Anyway, Trane and Olatunji got together in1965 to talk about some "extramusical" matters. Thomas' report is the first I'd read about these self-determination efforts. Trane and Olatunji were both pretty fed up with their exploitation at the hands of the men who ran the concert and recording scenes. They decided to work together to make an African cultural center a reality. Yusef Lateef was also interested in participating and the three of them agreed to combine their financial resources, book their own groups, rehearse their music at the center, and eventually form their own recording company. Although Coltrane died before the plan came to fruition, this action represents the continued development of a maturing political consciousness in a man usually described as "completely apolitical" despite his well-known pacifism. In his own way he had expressed himself explicitly and eloquently on a couple of violent American tragedies. "Alabama", included on "Live At Birdland" is his eulogy for the four black girls killed when the 16th St. Baptist Church in Birmingham, Alabama was dynamited. And "Reverend King" on "Cosmic Music" is, of course, Trane's tribute to that great Black leader.

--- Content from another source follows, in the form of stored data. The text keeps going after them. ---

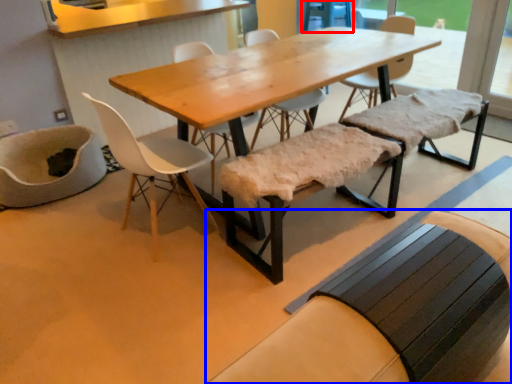 Question: Which point is closer to the camera, armchair (highlighted by a red box) or church bench (highlighted by a blue box)?

Choices:
 (A) armchair
 (B) church bench

Answer: (B) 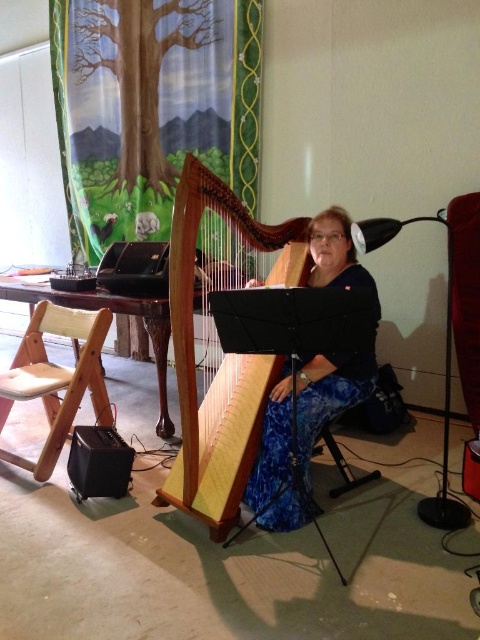 Is blue floral pants at center to the right of light wood folding chair at left from the viewer's perspective?

Correct, you'll find blue floral pants at center to the right of light wood folding chair at left.

Can you confirm if blue floral pants at center is taller than light wood folding chair at left?

In fact, blue floral pants at center may be shorter than light wood folding chair at left.

Which is behind, point (314, 378) or point (36, 396)?

Positioned behind is point (36, 396).

Find the location of `blue floral pants at center`. blue floral pants at center is located at coordinates (330, 396).

Find the location of `wooden harp at center`. wooden harp at center is located at coordinates (218, 346).

Is the position of wooden harp at center less distant than that of light wood folding chair at left?

Yes, it is in front of light wood folding chair at left.

Describe the element at coordinates (218, 346) in the screenshot. I see `wooden harp at center` at that location.

You are a GUI agent. You are given a task and a screenshot of the screen. Output one action in this format:
    pyautogui.click(x=<x>, y=<y>)
    Task: Click on the wooden harp at center
    This screenshot has height=640, width=480.
    Given the screenshot: What is the action you would take?
    pyautogui.click(x=218, y=346) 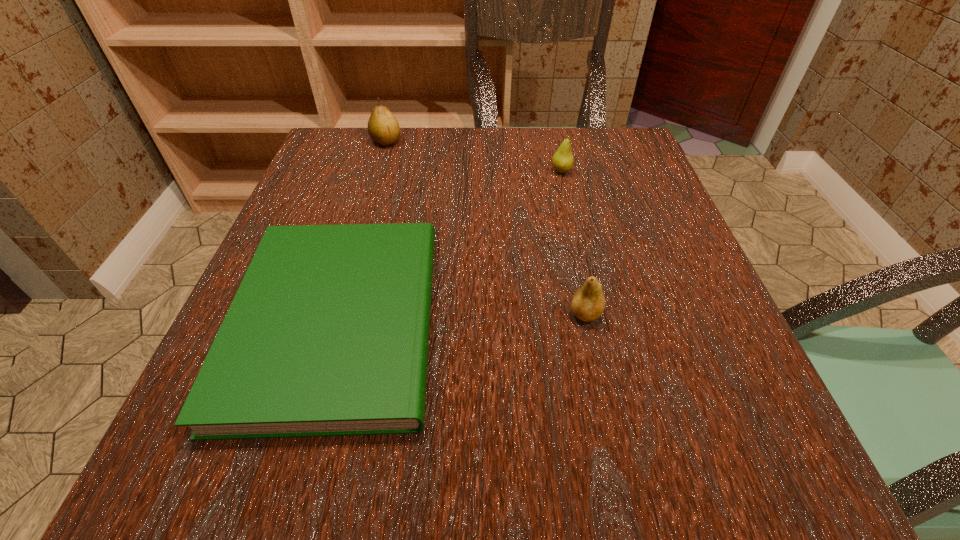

We have Thomas to thank for illuminating, to a greater or lesser degree, these other shadowy or unknown aspects of John Coltrane's life - his meetings with Charlie Parker, his respect and love for saxophonists Sonny Rollins and Eric Dolphy (his "only true friends,") details of his marital affairs, his (unfortunately) private experiments with a then-experimental Varitone electric saxophone attachment, and his investigations into the Western Classical repertoire.

Thomas also goes into some detail explaining just what were the physical ailments that beset John Coltrane throughout his life, matters about which curiously little was known.

Chasin' the Trane, then, is useful in many respects and exhilarating if you're at all familiar with the man's music. However, its unabashed thrust is the argument for the canonization of its subject which (along with the lack of an index) undermines its credibility. We should read this airy biography as an introduction or aid to his music and hope for an earthy, scholarly companion piece by someone else that, together with this volume, will add up to the monument that this giant deserves.